Report, word for word, every line of the material that contains "Band".

Extracted entries:

=== Begin Enclosure ===

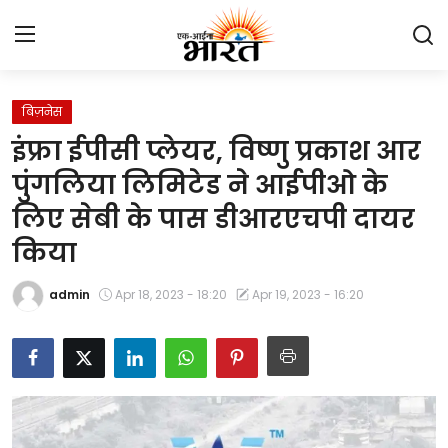
बिज़नेस
Home
इंफ्रा ईपीसी प्लेयर, विष्णु प्रकाश आर
प्रेस रिलीज़
पुंगलिया लिमिटेड ने आईपीओ के
लिए सेबी के पास डीआरएचपी दायर
देश
किया
राजस्थान
admin
Apr 18, 2023 - 18:20
Apr 19, 2023 - 16:20
लाइफस्टाइल
Contact
मनोरंजन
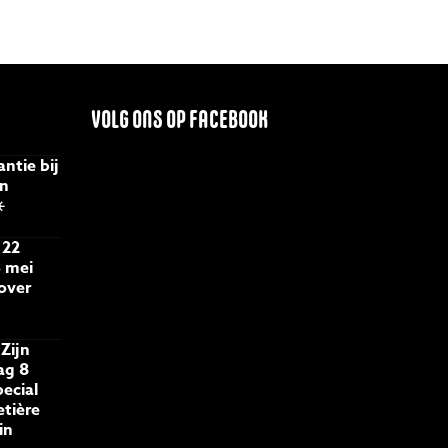
VOLG ONS OP FACEBOOK
ntie bij
an
️
 22
 mei
 over
Zijn
ag 8
pecial
etière
in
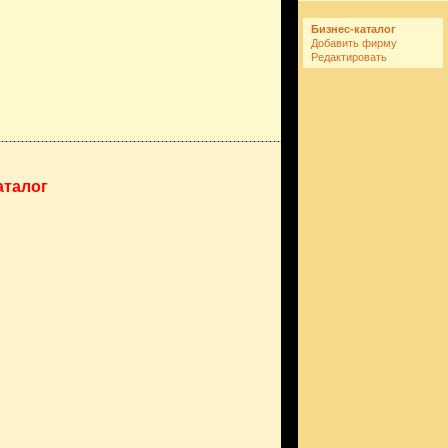
Бизнес-каталог
Добавить фирму
Редактировать
аталог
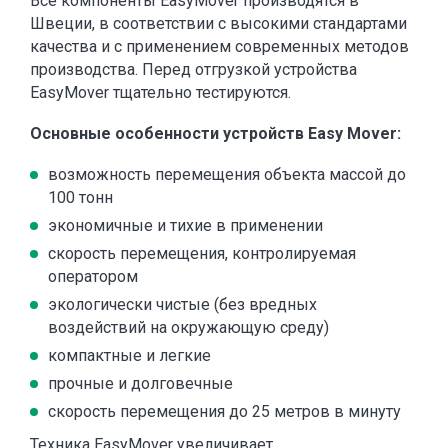
Все компоненты EasyMover производятся в
Швеции, в соответствии с высокими стандартами
качества и с применением современных методов
производства. Перед отгрузкой устройства
EasyMover тщательно тестируются.
Основные особенности устройств Easy Mover:
возможность перемещения объекта массой до
100 тонн
экономичные и тихие в применении
скорость перемещения, контролируемая
оператором
экологически чистые (без вредных
воздействий на окружающую среду)
компактные и легкие
прочные и долговечные
скорость перемещения до 25 метров в минуту
Техника EasyMover увеличивает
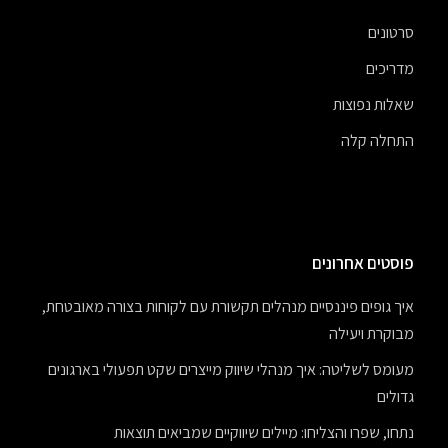
סרטונים
מדריכים
שאלות נפוצות
התחלה קלה
פוסטים אחרונים
איך גופים פיננסיים מנהלים תקשורת עם לקוחות בצורה מאובטחת,
מבוקרת ויעילה
מעומס לשליטה: איך מנהלי שיווק מייצרים שקט תפעולי בארגונים
גדולים
נתחו, שפרו והצליחו: מיילים שיווקיים שמביאים תוצאות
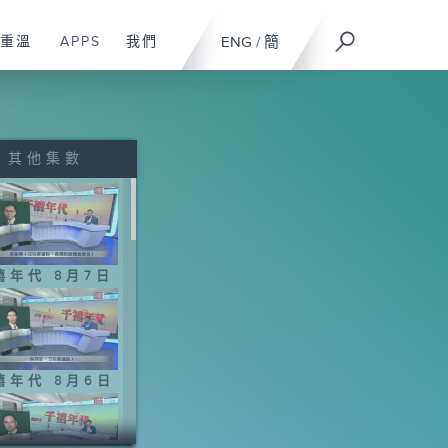
重溫
APPS
我們
ENG
/
簡
其他集數
禧年代 8月7日
禧年代 8月6日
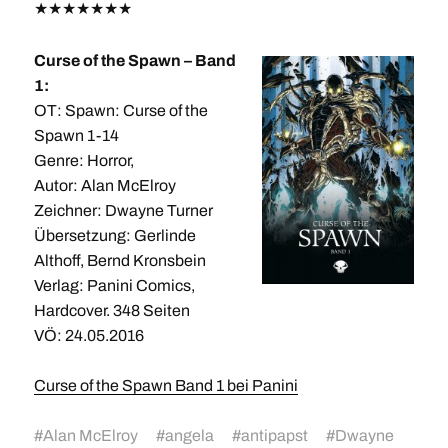
★
★
★
★
★
★
★
Curse of the Spawn – Band
1:
OT: Spawn: Curse of the
Spawn 1-14
Genre: Horror,
Autor: Alan McElroy
Zeichner: Dwayne Turner
Übersetzung: Gerlinde
Althoff, Bernd Kronsbein
Verlag: Panini Comics,
Hardcover. 348 Seiten
VÖ: 24.05.2016
Curse of the Spawn Band 1 bei Panini
#
Alan McElroy
#
angela
#
antipapst
#
Dwayne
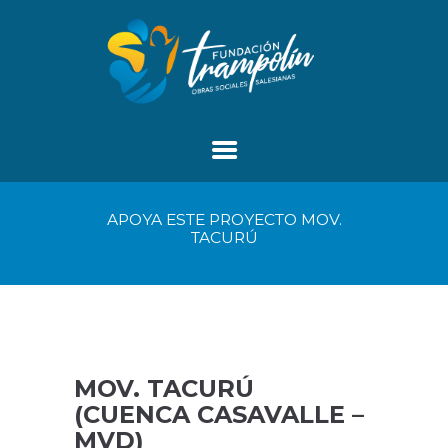
APOYA ESTE PROYECTO MOV.
TACURÚ
MOV. TACURÚ
(CUENCA CASAVALLE –
MVD)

=== End Enclosure ===

Exercise answer:
Curse of the Spawn – Band
Curse of the Spawn Band 1 bei Panini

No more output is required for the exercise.